Произошла мутация сознания, навязывались новые понятия и представления о человеке и человечестве, выраженные особым, языкоборческим, извращенным жаргоном. «Каэрлица» не просто встречаются друг с другом, а «устанавливают связь», и встреча превращается в «сборище», на котором укрепляется «каэрдружба» и, стало быть, может вспыхнуть и «каэрлюбовь», в результате которой возникают ЧСИРы — члены семей изменников родины, то бишь жены и дети, родня…
Каждый из писателей дал в руки следователей свой список, перечень коллег, на Лубянке литературные имена без конца перетасовывались, пока наконец не застывали в окончательном виде — в сталинском расстрельном списке.
То же превращение имени в номер, те же штампы, тот же портрет преступника — по его же собственному описанию. И маниакальная идея у всех: средоточие зла — Сталин и его надо убрать. Мысль в общем–то правильная, но дальше ее, мысли, дело и не идет.
Если раньше писатели жили под контролем, то теперь — под конвоем. И всех вели к одному концу. Все так или иначе оказывались в длинной, нескончаемой очереди — к сталинскому расстрельному списку и расстрельному рву.
15 марта 1938‑го этот ров принял еще двух крестьянских поэтов, друзей Есенина, — Петра Орешина и Василия Наседкина. Вместе с ними был казнен литератор Николай Федосеевич Рождественский, подробности жизни которого, к сожалению, узнать не удалось.
Но неужели все писатели — такие пропащие? Нет, есть и среди них светлые исключения, правда, и те с какими–то пятнышками, с червоточинкой. Загадкой предстал перед Наседкиным Андрей Платонов.
«У Андрея Платонова я бывал тоже два–три раза. По–моему, он молчаливым был со всеми. Политических разговоров он никак не поддерживал, беседы проходили только в рамках литературных дел. А когда я жаловался на трудности жизни вообще, он отмалчивался.
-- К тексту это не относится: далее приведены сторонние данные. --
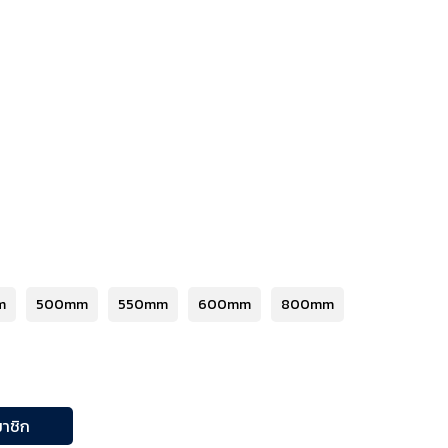
m
500mm
550mm
600mm
800mm
าชิก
Во время одной беседы я как–то задал ему вопрос — откуда у него такой пессимизм и страдания, которые чувствуются почти в каждом его рассказе? Вместо ответа Андрей Платонов лишь улыбнулся. В общем, А. Платонов представляется мне и психологически, и политически человеком больным и ни во что не верующим».
Платонов лишь улыбнулся… Он уже давно написал свое «письмо Ежову», акт капитуляции, как бы пережив возможную казнь в будущем, письмо по стилю и смыслу — абсолютно такое же, как те, что напишут братья–писатели через несколько лет на Лубянке. А может быть, и кошмарнее — по тому чудовищному хаосу, какой внесло советское государство в души своих подданных.
Письмо это, от 9 июня 1931‑го, в официальные печатные органы, «Литературную газету» и «Правду», — открытое обращение к власти, вернее, к ее воплощению — Сталину. Дело было после разноса вождем, а вслед за ним и советской печатью повести Платонова «Впрок».